▶ _Data to examine_

====================

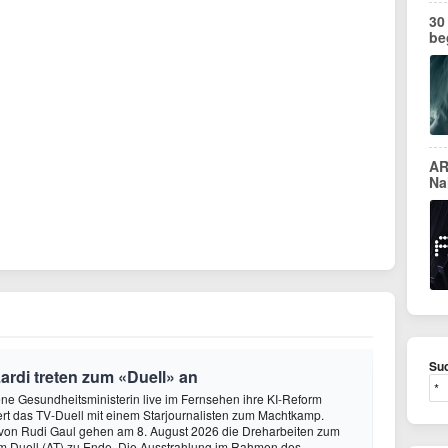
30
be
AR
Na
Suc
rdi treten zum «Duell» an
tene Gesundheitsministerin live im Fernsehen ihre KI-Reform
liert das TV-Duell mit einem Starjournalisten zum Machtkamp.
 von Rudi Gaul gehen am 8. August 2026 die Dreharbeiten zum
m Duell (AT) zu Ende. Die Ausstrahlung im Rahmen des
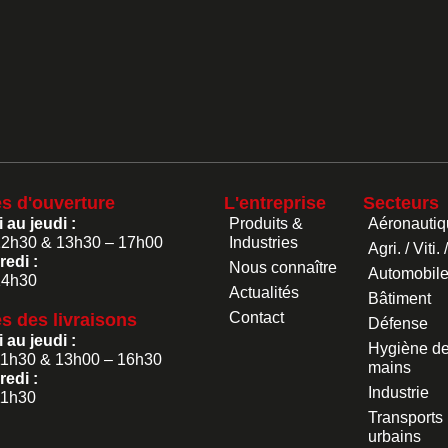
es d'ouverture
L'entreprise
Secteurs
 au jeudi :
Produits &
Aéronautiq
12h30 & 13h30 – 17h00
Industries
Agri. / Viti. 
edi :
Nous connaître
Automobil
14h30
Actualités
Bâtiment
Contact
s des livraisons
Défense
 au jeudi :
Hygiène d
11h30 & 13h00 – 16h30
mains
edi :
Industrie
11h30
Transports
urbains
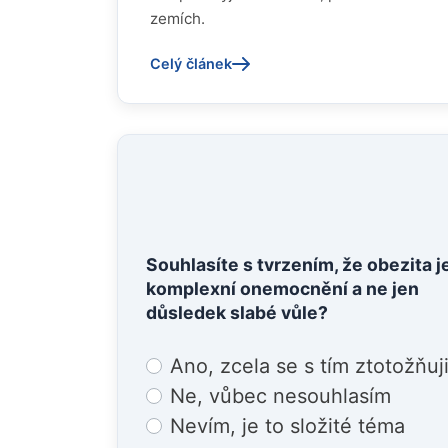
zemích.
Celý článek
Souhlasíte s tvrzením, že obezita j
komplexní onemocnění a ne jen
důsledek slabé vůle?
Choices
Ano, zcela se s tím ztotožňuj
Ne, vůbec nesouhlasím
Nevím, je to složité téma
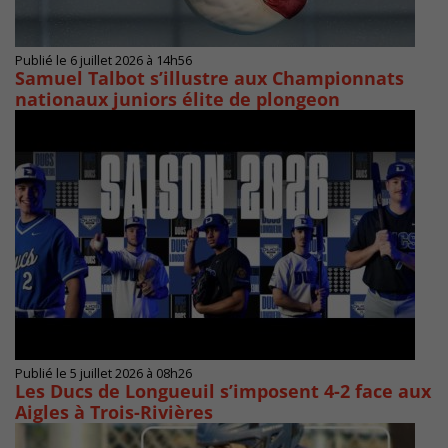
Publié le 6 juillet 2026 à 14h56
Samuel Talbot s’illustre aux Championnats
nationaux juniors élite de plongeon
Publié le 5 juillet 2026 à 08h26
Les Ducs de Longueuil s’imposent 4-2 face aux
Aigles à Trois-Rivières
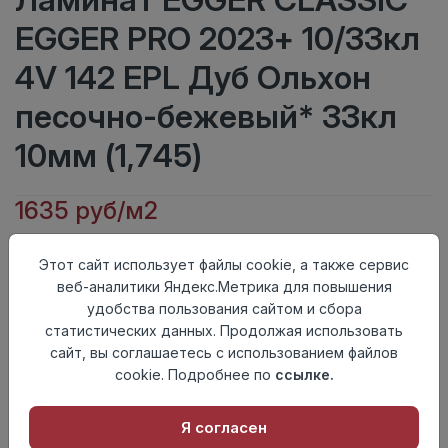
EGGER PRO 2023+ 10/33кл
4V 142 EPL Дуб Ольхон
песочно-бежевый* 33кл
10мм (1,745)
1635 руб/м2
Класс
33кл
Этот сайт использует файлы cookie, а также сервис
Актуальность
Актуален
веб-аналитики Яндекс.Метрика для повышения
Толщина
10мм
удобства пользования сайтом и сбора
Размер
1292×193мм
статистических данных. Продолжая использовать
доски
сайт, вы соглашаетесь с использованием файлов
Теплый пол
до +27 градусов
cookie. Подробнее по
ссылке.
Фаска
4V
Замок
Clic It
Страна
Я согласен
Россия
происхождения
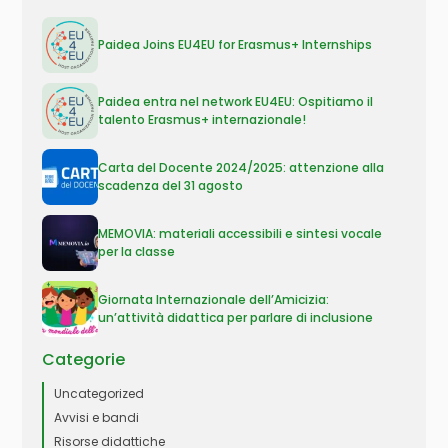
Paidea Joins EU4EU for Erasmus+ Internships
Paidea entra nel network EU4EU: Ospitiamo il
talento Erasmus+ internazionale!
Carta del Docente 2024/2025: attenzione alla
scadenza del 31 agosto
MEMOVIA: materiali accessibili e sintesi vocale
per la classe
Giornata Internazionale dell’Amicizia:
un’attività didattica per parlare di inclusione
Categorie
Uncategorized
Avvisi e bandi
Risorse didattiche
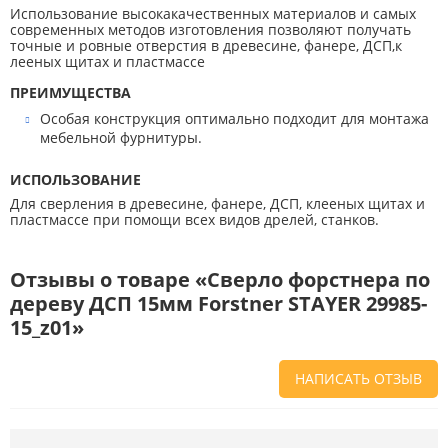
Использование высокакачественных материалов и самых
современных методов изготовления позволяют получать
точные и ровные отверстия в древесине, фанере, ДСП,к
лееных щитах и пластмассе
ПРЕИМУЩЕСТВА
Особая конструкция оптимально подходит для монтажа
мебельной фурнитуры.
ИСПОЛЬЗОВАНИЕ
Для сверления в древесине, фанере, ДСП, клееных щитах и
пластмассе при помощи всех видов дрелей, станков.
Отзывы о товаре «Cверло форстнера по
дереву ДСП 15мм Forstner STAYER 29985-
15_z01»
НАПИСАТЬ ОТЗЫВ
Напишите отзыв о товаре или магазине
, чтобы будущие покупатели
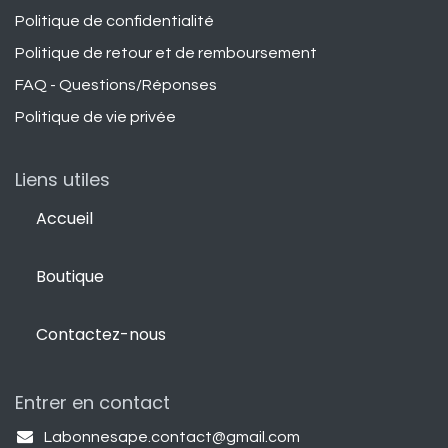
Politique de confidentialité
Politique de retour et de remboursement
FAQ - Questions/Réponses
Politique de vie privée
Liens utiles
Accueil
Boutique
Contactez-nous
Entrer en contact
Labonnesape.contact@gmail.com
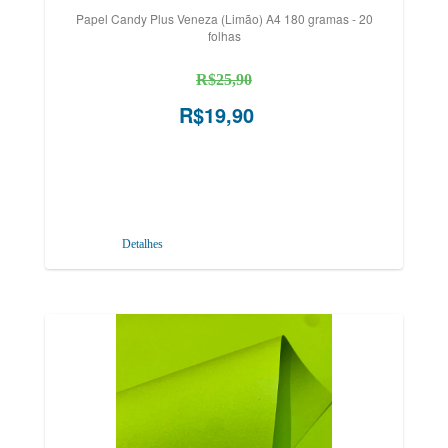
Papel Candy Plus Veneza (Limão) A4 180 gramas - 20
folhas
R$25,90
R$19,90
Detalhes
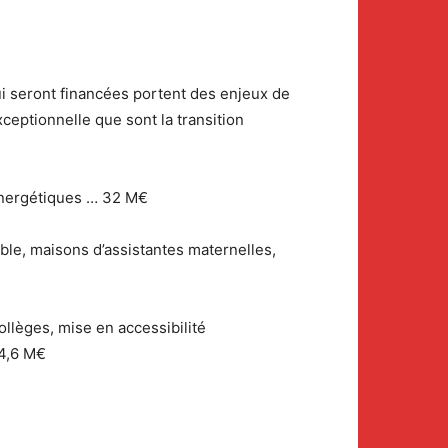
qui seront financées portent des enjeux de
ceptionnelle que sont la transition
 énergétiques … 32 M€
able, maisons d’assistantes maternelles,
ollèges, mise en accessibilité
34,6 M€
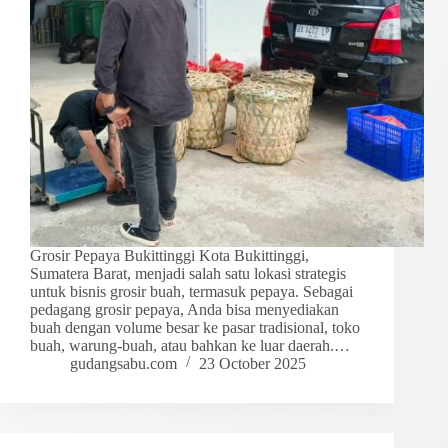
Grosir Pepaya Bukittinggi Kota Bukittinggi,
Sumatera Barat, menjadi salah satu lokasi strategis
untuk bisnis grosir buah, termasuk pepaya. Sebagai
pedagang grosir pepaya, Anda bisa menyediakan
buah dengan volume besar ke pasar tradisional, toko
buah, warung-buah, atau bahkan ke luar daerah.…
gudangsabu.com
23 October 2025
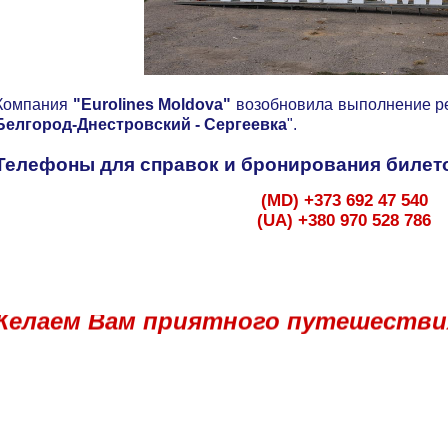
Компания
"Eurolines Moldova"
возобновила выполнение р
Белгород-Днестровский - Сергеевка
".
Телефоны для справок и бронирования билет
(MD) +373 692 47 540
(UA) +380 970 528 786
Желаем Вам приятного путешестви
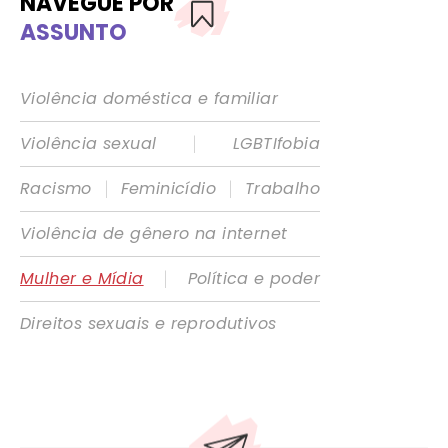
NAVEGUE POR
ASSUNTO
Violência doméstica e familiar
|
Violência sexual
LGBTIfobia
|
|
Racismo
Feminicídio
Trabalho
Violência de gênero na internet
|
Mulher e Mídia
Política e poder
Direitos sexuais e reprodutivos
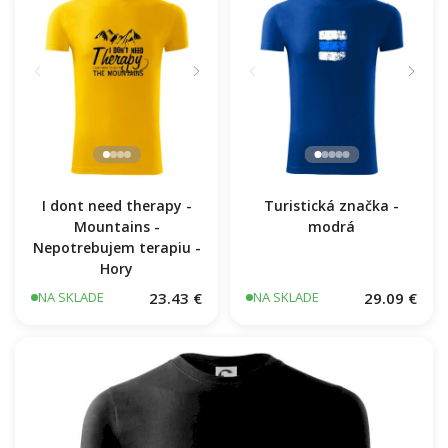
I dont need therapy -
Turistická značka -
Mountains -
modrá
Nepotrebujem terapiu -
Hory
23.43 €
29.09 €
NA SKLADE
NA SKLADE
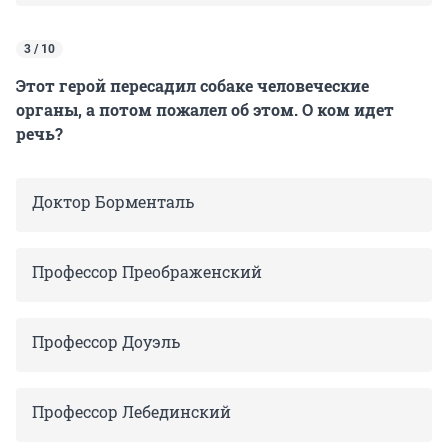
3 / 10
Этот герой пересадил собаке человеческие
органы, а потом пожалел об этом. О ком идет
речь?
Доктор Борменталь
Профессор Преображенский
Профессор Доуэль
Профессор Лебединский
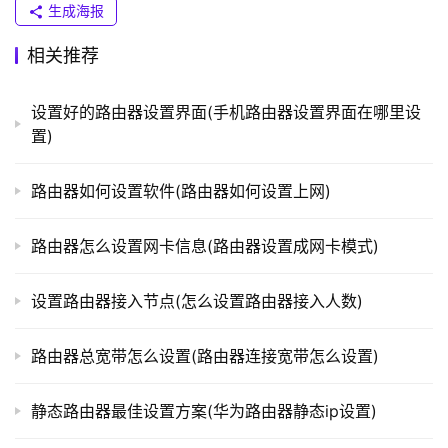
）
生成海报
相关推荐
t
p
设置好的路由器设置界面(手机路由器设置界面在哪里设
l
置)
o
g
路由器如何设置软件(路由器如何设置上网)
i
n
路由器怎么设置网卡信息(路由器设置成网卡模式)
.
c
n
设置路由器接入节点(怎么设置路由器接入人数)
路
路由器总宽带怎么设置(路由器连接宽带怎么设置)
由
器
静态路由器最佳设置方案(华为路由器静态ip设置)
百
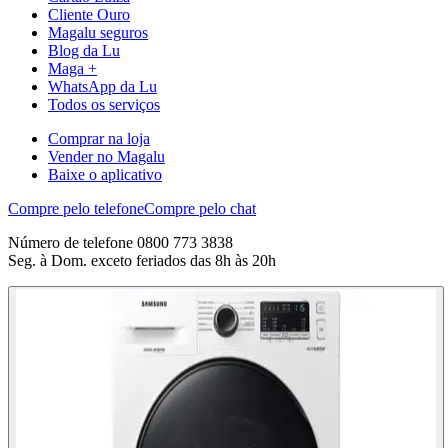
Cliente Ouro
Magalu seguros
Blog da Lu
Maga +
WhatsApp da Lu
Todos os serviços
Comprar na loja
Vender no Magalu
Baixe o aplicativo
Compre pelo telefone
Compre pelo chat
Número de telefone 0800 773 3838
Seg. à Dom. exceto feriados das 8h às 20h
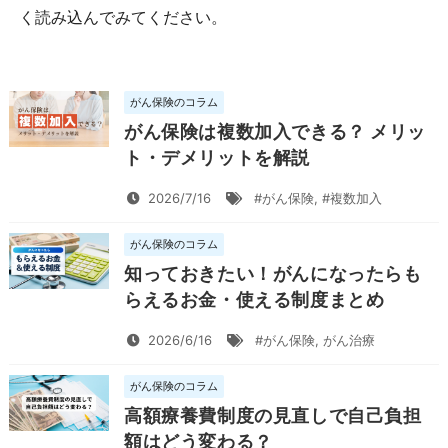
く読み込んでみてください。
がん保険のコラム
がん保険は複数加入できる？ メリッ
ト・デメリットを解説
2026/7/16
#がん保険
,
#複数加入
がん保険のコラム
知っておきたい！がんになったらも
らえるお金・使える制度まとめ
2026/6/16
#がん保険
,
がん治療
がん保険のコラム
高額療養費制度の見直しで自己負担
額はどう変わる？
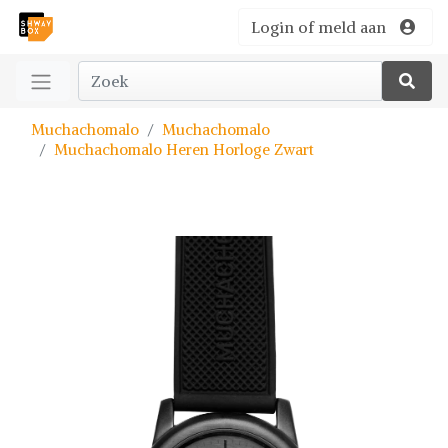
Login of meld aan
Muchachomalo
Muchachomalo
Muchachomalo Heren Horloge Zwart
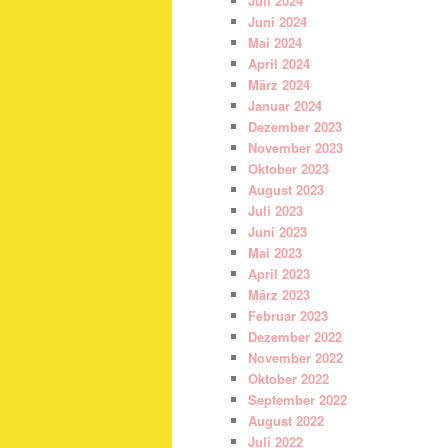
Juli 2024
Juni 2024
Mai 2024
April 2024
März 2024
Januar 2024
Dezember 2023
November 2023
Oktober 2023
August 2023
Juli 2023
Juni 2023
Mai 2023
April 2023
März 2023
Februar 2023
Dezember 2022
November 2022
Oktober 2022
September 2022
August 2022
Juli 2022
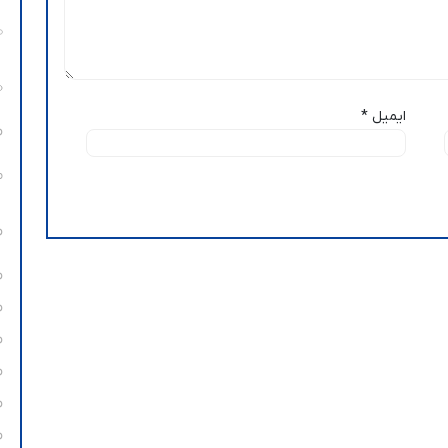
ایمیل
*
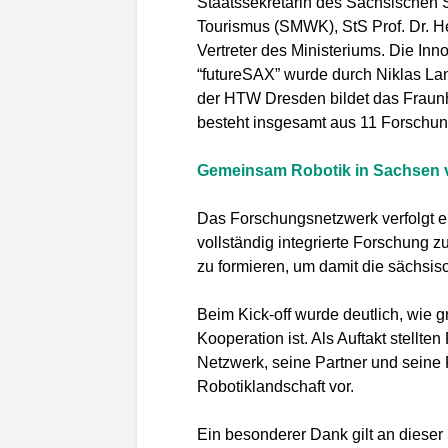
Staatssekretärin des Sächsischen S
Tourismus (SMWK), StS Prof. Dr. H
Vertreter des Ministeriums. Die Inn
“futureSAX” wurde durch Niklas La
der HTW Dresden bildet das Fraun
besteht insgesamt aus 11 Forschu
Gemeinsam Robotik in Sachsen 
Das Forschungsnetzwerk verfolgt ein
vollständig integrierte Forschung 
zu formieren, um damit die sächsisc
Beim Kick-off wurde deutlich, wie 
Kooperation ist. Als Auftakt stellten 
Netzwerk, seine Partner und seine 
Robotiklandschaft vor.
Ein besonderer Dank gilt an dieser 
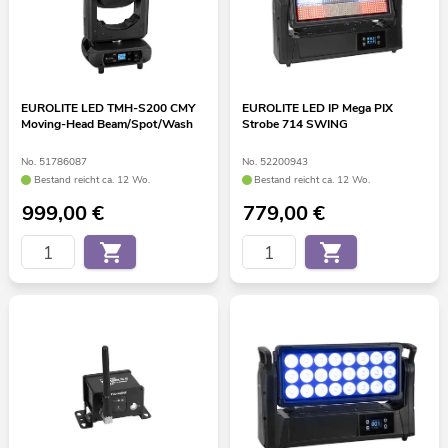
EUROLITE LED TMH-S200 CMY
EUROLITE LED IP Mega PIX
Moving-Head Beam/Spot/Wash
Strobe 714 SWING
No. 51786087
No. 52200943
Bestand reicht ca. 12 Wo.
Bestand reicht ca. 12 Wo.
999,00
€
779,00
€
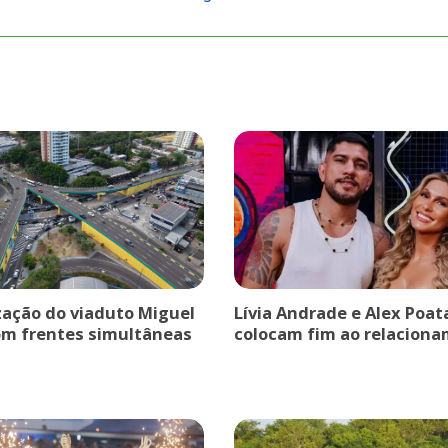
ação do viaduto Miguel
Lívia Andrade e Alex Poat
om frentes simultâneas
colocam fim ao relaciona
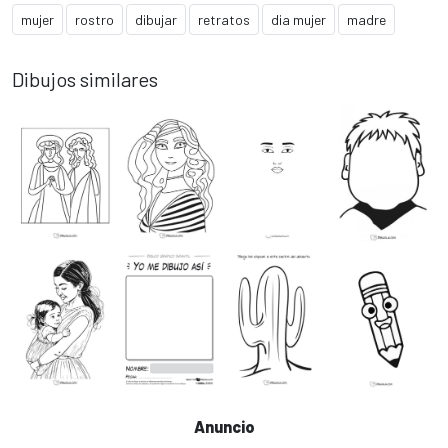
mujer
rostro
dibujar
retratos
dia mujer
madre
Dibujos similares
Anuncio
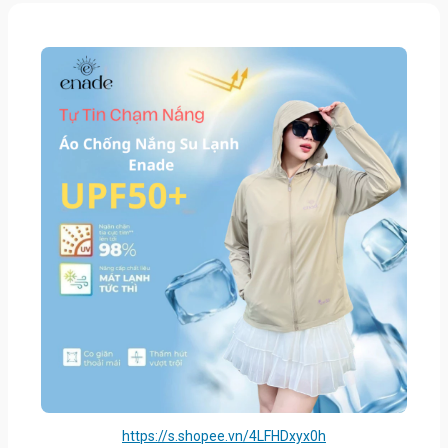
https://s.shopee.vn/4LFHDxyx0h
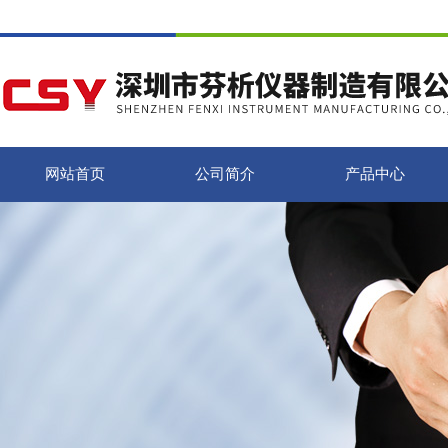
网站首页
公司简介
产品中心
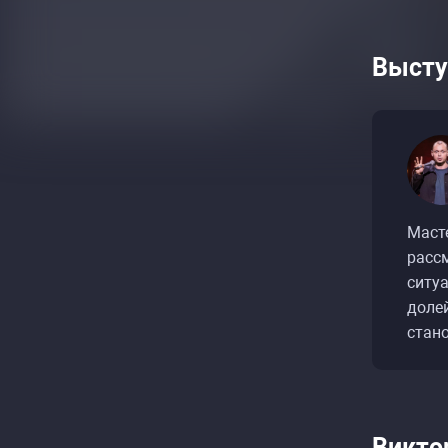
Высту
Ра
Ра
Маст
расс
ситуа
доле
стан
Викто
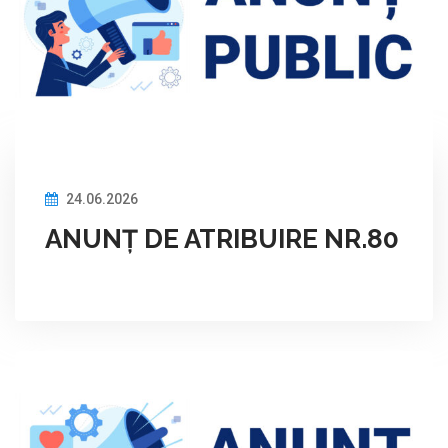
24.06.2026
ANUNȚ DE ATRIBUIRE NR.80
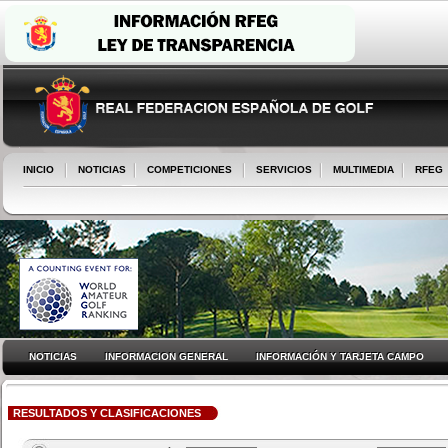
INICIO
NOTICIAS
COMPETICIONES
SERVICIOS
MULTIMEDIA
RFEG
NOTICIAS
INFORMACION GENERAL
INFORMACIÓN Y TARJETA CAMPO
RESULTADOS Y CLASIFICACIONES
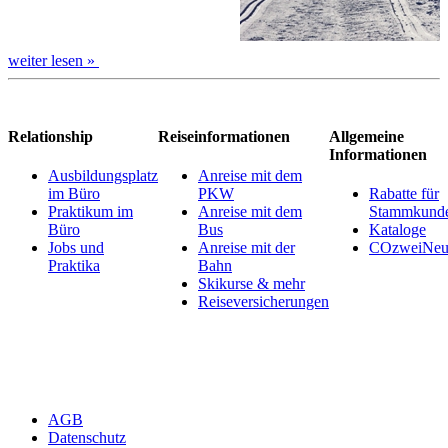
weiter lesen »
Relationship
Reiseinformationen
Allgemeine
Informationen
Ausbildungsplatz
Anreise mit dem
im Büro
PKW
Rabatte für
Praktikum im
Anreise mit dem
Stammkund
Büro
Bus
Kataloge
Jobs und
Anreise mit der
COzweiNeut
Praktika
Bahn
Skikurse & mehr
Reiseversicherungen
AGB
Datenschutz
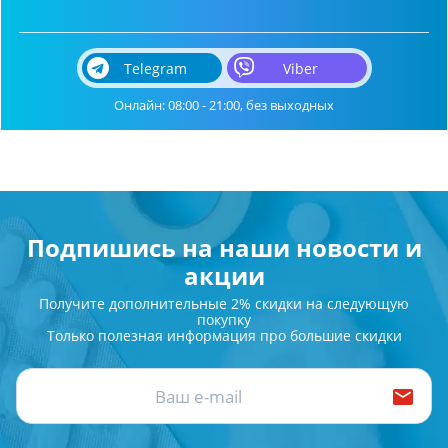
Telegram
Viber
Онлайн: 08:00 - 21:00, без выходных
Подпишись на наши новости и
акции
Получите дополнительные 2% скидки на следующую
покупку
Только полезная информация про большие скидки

====================

▶ _Exercise requirements_
The answer must be one number: how many lines in the records above contain "щитах".

▶ _Response below_
2